The Road grabbed my attention for the very beginning. A father and a son are traveling by foot down the road. He’s pushing a cart. As I’d not read the cover (I listened to the book), I wondered, “Are they homeless?” Slowly details begin to emerge about this post-apocalyptic world. They’re heading south, trying to beat the winter, trying to reach the sea. The world is dark and dead. Even at midday, the sky is gray and the air filled with ash. They cover their mouths with cloth, moving on, keeping a constant outlook for trouble. The road is a dangerous place and there are those who have resorted to cannibalism to survive. When someone comes along on the road or when they make their camp at night, they hid. Danger is never far away.
There is no doubt that the father loves his son and is willing to sacrifice for him.
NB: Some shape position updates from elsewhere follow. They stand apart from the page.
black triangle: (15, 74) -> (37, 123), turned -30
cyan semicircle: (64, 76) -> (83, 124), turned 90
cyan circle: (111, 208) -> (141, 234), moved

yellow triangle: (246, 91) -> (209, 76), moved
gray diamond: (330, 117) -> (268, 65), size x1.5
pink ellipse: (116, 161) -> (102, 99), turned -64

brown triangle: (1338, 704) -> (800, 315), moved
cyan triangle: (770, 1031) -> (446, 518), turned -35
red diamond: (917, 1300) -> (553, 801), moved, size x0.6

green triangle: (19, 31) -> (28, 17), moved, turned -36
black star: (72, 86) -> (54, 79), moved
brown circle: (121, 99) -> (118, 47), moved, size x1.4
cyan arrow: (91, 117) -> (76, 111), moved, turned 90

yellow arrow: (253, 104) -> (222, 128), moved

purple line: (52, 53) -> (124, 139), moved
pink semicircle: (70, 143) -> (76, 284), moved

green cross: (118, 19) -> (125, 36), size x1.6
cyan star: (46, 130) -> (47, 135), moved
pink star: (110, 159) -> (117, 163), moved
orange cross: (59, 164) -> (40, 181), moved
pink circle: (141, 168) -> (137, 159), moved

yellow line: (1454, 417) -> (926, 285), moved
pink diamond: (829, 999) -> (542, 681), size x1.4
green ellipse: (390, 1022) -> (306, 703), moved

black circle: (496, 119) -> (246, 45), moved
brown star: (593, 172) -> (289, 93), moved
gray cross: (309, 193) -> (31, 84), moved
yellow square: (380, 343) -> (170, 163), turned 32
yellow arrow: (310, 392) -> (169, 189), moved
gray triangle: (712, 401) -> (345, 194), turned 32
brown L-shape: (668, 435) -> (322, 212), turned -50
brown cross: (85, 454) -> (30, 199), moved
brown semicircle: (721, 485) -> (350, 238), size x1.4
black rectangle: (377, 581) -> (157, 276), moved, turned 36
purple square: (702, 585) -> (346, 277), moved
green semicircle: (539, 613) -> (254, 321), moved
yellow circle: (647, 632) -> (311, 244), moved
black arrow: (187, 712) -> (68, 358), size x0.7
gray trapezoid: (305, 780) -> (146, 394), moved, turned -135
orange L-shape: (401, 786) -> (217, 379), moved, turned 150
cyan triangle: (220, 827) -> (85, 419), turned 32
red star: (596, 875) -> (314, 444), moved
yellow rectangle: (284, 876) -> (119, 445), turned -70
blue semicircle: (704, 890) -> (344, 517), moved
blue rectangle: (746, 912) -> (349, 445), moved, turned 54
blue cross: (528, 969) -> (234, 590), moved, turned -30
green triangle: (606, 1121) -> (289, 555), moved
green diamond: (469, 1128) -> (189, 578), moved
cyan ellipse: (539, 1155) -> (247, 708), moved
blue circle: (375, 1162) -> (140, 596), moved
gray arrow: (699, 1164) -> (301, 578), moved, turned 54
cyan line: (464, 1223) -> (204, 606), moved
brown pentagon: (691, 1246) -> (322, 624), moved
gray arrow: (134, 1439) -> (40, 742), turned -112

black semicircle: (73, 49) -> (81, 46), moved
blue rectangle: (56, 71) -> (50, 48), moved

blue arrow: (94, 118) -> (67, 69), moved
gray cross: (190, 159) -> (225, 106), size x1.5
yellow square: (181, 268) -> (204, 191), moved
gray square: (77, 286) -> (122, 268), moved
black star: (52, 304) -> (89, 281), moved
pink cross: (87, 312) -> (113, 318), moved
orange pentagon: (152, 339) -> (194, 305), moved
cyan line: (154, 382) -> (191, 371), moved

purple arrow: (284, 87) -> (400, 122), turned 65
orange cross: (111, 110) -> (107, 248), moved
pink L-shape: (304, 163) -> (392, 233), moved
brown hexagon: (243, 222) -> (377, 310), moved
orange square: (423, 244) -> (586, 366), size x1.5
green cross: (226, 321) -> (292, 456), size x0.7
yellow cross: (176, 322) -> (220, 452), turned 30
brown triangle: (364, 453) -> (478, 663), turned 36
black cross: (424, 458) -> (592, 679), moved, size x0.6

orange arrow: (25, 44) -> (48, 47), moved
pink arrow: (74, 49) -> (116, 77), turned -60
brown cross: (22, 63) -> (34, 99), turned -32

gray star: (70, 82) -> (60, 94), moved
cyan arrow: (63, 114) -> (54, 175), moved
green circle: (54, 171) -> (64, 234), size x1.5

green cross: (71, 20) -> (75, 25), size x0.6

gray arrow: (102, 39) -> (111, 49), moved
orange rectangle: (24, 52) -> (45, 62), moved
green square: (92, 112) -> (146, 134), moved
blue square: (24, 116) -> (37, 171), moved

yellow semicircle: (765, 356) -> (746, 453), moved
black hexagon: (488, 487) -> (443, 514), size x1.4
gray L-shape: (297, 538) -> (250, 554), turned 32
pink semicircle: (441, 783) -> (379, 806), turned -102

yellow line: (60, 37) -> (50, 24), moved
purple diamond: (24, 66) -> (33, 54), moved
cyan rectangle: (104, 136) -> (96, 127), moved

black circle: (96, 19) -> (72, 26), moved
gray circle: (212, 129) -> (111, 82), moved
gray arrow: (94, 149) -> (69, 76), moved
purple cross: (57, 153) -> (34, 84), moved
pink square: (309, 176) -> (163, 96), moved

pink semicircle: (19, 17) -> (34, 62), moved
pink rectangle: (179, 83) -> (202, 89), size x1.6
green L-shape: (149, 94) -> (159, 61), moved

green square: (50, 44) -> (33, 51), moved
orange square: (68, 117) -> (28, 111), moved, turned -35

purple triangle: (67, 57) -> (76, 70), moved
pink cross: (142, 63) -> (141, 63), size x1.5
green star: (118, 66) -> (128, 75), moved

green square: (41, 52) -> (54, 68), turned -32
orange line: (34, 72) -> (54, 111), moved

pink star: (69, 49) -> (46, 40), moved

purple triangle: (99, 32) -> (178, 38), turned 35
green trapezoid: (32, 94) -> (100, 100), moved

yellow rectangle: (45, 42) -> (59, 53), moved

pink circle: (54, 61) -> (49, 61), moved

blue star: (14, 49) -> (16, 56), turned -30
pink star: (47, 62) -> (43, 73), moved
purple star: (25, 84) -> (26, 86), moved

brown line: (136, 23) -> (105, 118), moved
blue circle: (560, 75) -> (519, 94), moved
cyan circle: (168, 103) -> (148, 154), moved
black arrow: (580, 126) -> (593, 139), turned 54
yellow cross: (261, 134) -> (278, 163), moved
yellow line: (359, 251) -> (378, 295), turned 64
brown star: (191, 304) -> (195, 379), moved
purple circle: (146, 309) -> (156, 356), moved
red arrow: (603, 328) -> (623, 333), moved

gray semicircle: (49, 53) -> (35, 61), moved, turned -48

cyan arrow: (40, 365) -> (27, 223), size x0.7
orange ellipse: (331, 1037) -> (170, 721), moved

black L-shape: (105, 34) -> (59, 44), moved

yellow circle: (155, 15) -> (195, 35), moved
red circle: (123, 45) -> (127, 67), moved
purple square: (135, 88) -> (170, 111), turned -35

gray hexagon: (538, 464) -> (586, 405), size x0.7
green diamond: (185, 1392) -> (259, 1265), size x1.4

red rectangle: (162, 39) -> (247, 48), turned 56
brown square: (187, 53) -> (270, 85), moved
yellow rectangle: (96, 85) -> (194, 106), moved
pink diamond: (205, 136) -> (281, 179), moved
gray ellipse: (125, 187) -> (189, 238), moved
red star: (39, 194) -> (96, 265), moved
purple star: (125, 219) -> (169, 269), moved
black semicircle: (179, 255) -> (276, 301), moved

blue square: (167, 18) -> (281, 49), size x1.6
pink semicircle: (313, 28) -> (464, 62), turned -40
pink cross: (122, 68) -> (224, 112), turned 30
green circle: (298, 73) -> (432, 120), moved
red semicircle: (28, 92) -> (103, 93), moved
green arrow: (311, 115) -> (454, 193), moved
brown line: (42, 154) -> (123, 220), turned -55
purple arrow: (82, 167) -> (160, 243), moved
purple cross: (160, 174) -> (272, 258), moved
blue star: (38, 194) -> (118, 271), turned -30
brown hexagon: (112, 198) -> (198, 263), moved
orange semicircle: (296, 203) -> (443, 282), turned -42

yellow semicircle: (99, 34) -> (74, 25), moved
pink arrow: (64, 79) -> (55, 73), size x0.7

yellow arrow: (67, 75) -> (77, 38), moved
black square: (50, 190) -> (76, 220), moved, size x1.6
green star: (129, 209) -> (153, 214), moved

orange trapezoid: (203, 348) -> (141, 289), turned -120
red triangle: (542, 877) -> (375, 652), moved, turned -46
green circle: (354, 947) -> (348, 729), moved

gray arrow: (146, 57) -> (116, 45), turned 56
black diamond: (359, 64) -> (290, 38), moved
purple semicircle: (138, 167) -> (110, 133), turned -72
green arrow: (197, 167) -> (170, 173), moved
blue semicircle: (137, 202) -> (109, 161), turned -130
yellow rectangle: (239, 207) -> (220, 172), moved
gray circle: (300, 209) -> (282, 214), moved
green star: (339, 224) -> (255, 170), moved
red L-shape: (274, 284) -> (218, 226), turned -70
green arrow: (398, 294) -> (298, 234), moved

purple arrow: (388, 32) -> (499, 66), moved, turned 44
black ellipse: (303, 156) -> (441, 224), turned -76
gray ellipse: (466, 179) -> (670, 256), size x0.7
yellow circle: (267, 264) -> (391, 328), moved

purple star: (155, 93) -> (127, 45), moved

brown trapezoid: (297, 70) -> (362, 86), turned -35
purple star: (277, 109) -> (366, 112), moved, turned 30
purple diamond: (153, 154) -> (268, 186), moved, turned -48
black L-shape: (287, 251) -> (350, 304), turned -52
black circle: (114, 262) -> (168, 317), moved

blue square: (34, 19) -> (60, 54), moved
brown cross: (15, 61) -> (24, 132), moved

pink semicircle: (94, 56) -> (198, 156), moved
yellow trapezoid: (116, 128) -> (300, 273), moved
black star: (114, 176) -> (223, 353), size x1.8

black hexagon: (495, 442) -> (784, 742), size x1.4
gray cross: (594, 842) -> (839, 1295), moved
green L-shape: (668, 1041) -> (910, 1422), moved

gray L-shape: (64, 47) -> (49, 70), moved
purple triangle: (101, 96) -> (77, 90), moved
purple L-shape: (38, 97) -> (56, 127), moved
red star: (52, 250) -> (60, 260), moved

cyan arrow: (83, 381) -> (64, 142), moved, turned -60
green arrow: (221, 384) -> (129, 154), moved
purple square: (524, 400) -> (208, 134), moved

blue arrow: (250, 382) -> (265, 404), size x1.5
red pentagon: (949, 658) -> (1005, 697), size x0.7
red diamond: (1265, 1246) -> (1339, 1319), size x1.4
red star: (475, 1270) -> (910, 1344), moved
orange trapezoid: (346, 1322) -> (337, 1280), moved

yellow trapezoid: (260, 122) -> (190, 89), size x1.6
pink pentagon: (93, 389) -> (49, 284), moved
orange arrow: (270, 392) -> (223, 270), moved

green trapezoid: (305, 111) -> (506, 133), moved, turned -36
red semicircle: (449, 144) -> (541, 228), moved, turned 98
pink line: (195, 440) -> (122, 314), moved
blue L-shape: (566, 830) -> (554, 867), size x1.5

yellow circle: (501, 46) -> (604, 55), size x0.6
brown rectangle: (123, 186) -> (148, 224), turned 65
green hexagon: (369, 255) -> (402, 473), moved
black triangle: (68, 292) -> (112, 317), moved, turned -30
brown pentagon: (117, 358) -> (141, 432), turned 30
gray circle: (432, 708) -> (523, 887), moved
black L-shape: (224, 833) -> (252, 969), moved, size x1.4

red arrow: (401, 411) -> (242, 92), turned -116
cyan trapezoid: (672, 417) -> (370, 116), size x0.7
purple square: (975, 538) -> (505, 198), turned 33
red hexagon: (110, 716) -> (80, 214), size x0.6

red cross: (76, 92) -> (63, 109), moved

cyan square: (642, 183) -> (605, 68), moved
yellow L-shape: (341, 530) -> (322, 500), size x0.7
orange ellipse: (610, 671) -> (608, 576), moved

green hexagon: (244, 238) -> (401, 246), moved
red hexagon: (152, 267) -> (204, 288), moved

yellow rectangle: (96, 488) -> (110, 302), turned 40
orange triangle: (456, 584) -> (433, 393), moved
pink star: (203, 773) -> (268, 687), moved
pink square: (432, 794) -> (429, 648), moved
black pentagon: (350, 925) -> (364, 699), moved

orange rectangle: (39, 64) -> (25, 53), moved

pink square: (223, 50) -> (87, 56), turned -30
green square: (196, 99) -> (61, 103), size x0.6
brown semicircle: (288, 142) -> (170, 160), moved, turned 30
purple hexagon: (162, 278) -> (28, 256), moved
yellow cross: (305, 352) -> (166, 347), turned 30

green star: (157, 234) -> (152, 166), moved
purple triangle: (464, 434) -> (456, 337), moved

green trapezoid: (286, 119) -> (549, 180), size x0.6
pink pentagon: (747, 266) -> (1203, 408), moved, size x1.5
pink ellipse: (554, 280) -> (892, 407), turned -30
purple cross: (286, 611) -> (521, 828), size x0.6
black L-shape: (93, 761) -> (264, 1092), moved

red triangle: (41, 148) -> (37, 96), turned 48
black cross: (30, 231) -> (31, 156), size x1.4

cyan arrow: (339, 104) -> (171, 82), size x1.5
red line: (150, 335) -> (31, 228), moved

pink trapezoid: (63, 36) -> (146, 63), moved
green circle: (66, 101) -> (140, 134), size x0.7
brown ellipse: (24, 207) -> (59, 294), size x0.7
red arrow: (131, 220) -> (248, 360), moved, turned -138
When he finds a treat, such as packaged drink mix, he insists the boy enjoy it. In this dark world, little things are special. When they find a bunker with lots of canned food, they have a feast and the father heats water and gives his son a bath in a tub, a luxury the boy has never experienced. There is something special about the boy. The father keeps telling him he’s carrying the fire and despite such a gloomy world, it seems to be true for goodness seems to flow from the boy.
I enjoyed this book. Although there are horrific elements in it, The Road has given me much to ponder.